“Ataerkil Kapitalizmin Maskesini Düşürüyoruz, Mesafe Koyuyoruz, Bu Sömürü Düzenini Yıkıyoruz!”

Yıllardır başımıza bela olan ataerkil kapitalizm, pandemi döneminde biz kadınların yaşamını daha da güçleştirdi.

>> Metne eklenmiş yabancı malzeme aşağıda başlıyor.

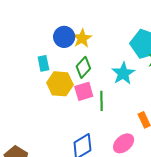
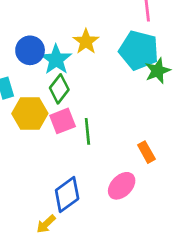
yellow star: (82, 38) -> (86, 42), moved
cyan star: (123, 73) -> (56, 59), moved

Kimimiz şiddet gördüğümüz eve kısıldık, kimimiz işsiz kaldık, kimimiz tüm ailenin hizmetçiliğini 7/24 üstlenmek durumunda bırakıldık, kimimiz patronun katmerlenen sömürüsüne mecburen boyun eğdik. Koronanın yükü bizim omuzumuzda ama mutfaktaki tencere ne hükümetin ne de patronların umurunda! Hayat gittikçe pahalılaşırken asgari ücret yerinde sayıyor. Hasta veya karantinada olup işe gidemeyenler, iş güvenceli olan şanslı bir kesimden değilse maaşını alamıyor, yoksulluğa mahkum ediliyor. Sağlık çalışanı kız kardeşlerimiz, “beyaz melekler” bir yandan hükümetin basiretsizliği bir yandan da hastanelerimizdeki imkansızlıklar içinde sürdürüyor kutsal görevini. Gece kulüpleri, hükümetin ve pezevenklerin, kadınların insan haklarını ihlal etmeleri yetmezmiş gibi, seks işçilerinin/kölelerinin sağlığını da tehlikeye atarak, bu dönemde dahi en son kapanan, ilk açılan ve hiç denetlenmeyen yerlerden biri oluyor. Bir yandan muhafazakarlaşma dayatılıp lüzumlu-lüzumsuz camiler yapılırken, artan şiddet vakalarına rağmen sosyal hizmetlere ve sığınma evine bütçe ayrılmıyor. İzolasyon ve yalnızlık yavaş yavaş tüm toplumu sarıp sarmalıyor ve bu da kolektivitenin ve dayanışmanın gücünden korkan sistemin işine geliyor.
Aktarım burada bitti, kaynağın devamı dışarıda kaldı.